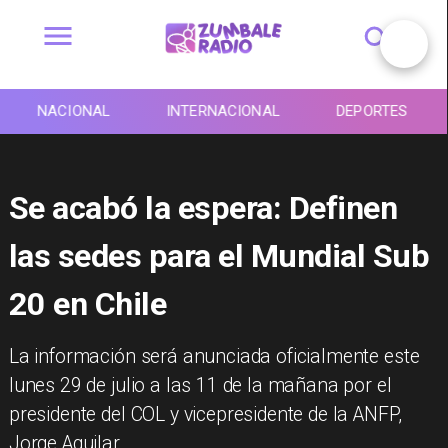
NACIONAL
INTERNACIONAL
DEPORTES
Se acabó la espera: Definen
las sedes para el Mundial Sub
20 en Chile
La información será anunciada oficialmente este
lunes 29 de julio a las 11 de la mañana por el
presidente del COL y vicepresidente de la ANFP,
Jorge Aguilar.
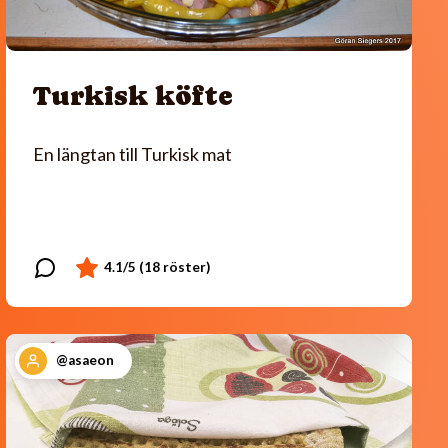
Turkisk köfte
En längtan till Turkisk mat
@asaeon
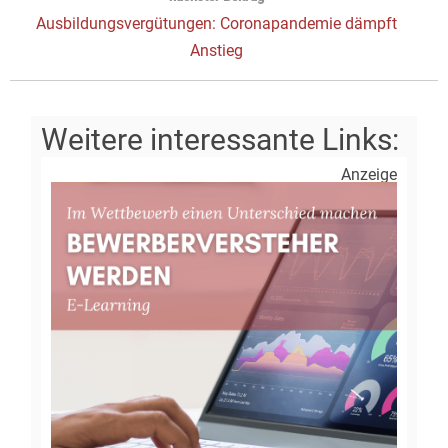
Next
Ausbildungsvergütungen: Coronapandemie dämpft
post:
Anstieg
Anzeige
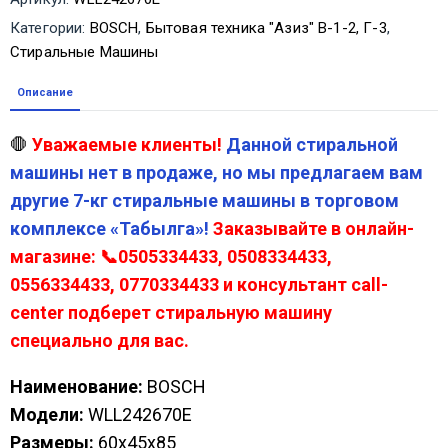
Категории:
BOSCH
,
Бытовая техника "Азиз" В-1-2, Г-3
,
Стиральные Машины
Описание
🛑
Уважаемые клиенты!
Данной стиральной
машины нет в продаже, но мы предлагаем вам
другие 7-кг стиральные машины в торговом
комплексе «Табылга»!
Заказывайте в онлайн-
магазине: 📞0505334433, 0508334433,
0556334433, 0770334433 и консультант call-
center подберет стиральную машину
специально для вас.
Наименование:
BOSCH
Модели
:
WLL242670E
Размеры:
60х45х85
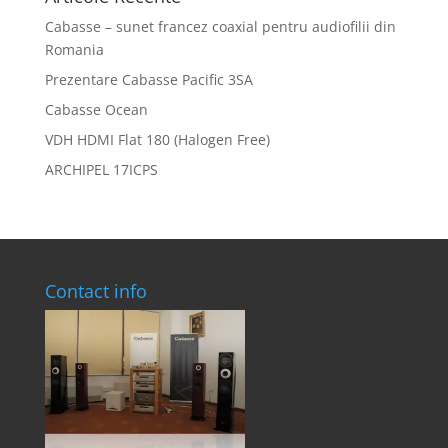
Cabasse – sunet francez coaxial pentru audiofilii din
Romania
Prezentare Cabasse Pacific 3SA
Cabasse Ocean
VDH HDMI Flat 180 (Halogen Free)
ARCHIPEL 17ICPS
Contact info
▬▬▬
## About this task
Each entry must be retyped word for word, with every image omitted.

## Solution below
NACIONAL
INTERNACIONAL
DEPORTES
Se acabó la espera: Definen
las sedes para el Mundial Sub
20 en Chile
La información será anunciada oficialmente este
lunes 29 de julio a las 11 de la mañana por el
presidente del COL y vicepresidente de la ANFP,
Jorge Aguilar.
Turkisk köfte
En längtan till Turkisk mat
@asaeon
Next
Ausbildungsvergütungen: Coronapandemie dämpft
post:
Anstieg
Anzeige
Категории:
BOSCH
,
Бытовая техника "Азиз" В-1-2, Г-3
,
Стиральные Машины
Описание
🛑
Уважаемые клиенты!
Данной стиральной
машины нет в продаже, но мы предлагаем вам
другие 7-кг стиральные машины в торговом
комплексе «Табылга»!
Заказывайте в онлайн-
магазине: 📞0505334433, 0508334433,
0556334433, 0770334433 и консультант call-
center подберет стиральную машину
специально для вас.
Наименование:
BOSCH
Модели
:
WLL242670E
Размеры:
60х45х85
Cabasse – sunet francez coaxial pentru audiofilii din
Romania
Prezentare Cabasse Pacific 3SA
Cabasse Ocean
VDH HDMI Flat 180 (Halogen Free)
ARCHIPEL 17ICPS
Contact info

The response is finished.